Media: Wall Street Journal
I’ve been mentioned in an article published by the Wall Street Journal:
In May last year, teenager Elliot Lee confided on his blog, “what’s really struck me this school year is my lack of friends.” His mother, Katy Lee, read the posting and tried to ease any stress she was placing on Elliot, now 17, about his school work. By reading her son’s blog every few days, “I gain insight into what matters to him,” says Ms. Lee, 46, a real-estate agent in Walnut, Calif. “It has opened doors to talking more together.”
I don’t like the quote, but hey, I’m there nonetheless. More quotes of interest from the article:
About 20% of U.S. Internet users between the ages of 12 and 17 have a blog — about four million U.S. teenagers, according to the Pew Internet & American Life Project, a Washington-based nonprofit that researches the impact of the Internet. Many are confiding their feelings and intimate details of their lives — and sometimes posting revealing photographs — to the personal Web sites offered by free services such as MySpace, Xanga, LiveJournal and Multiply.
…
Like cellphone conversations or classroom chatter, teen blogs, with their high doses of misspellings, racy content, and age-appropriate angst, can be inane, earnest or rambling.
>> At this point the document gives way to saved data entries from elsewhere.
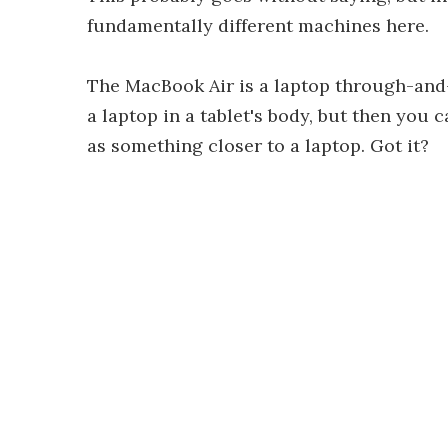
fundamentally different machines here.
The MacBook Air is a laptop through-and-
a laptop in a tablet's body, but then you 
as something closer to a laptop. Got it?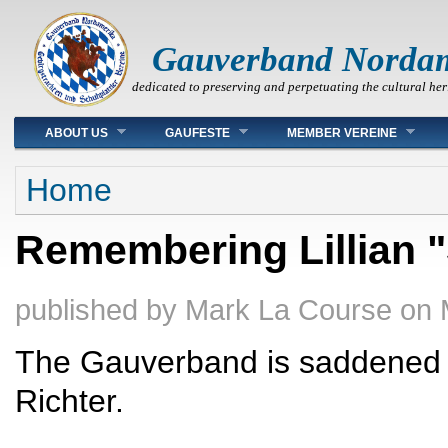
Gauverband Norda
dedicated to preserving and perpetuating the cultural her
Main menu
ABOUT US
GAUFESTE
MEMBER VEREINE
You are here
Home
Remembering Lillian 
published by
Mark La Course
on
The Gauverband is saddened b
Richter.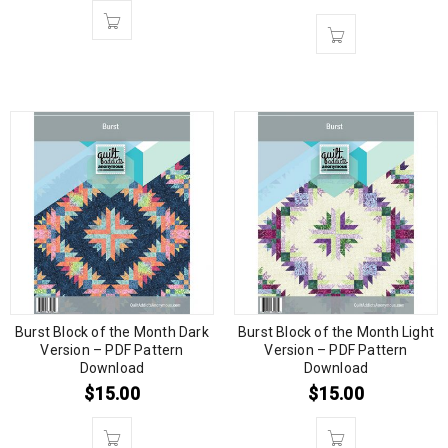
Burst Block of the Month Dark
Burst Block of the Month Light
Version – PDF Pattern
Version – PDF Pattern
Download
Download
$
15.00
$
15.00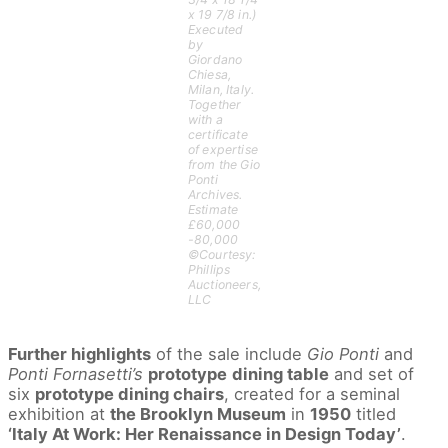
x 19 7/8 in.)
Executed
by
Giordano
Chiesa,
Milan, Italy.
Together
with a
certificate
of expertise
from the Gio
Ponti
Archives.
Estimate
£60,000
-80,000
©Courtesy:
Phillips
Auctioneers,
LLC
Further highlights
of the sale include
Gio Ponti
and
Ponti Fornasetti’s
prototype
dining table
and set of
six
prototype dining chairs
, created for a seminal
exhibition at
the Brooklyn Museum
in
1950
titled
‘Italy At Work: Her Renaissance in Design Today’
.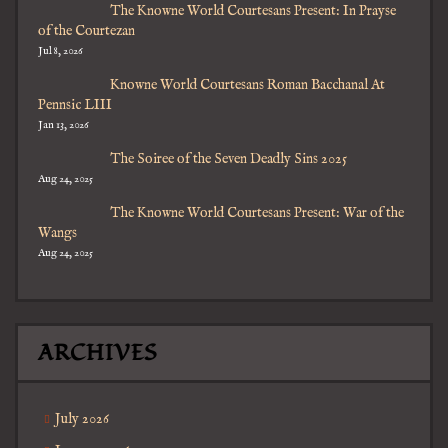
The Knowne World Courtesans Present: In Prayse
of the Courtezan
Jul 8, 2026
Knowne World Courtesans Roman Bacchanal At
Pennsic LIII
Jan 13, 2026
The Soiree of the Seven Deadly Sins 2025
Aug 24, 2025
The Knowne World Courtesans Present: War of the
Wangs
Aug 24, 2025
ARCHIVES
July 2026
A 16-year-old blogger’s 2:15 a.m. post, replete with insider shorthand, is typical of the mundane nature of many blogs: “totally lyk slept all day…haha woww…im totally wide awake and bored now…mayb ill do summore h/w [homework]?? mayb not??”
Post a comment if you have any opinions about these snippets.
Ok, the 16 year old’s post is annoying.
And blogging is fun/good/whatever.
Elliot, you are hillarious. Maybe I should spend more time maintaining my blog. Do these people even ask you before they quote you?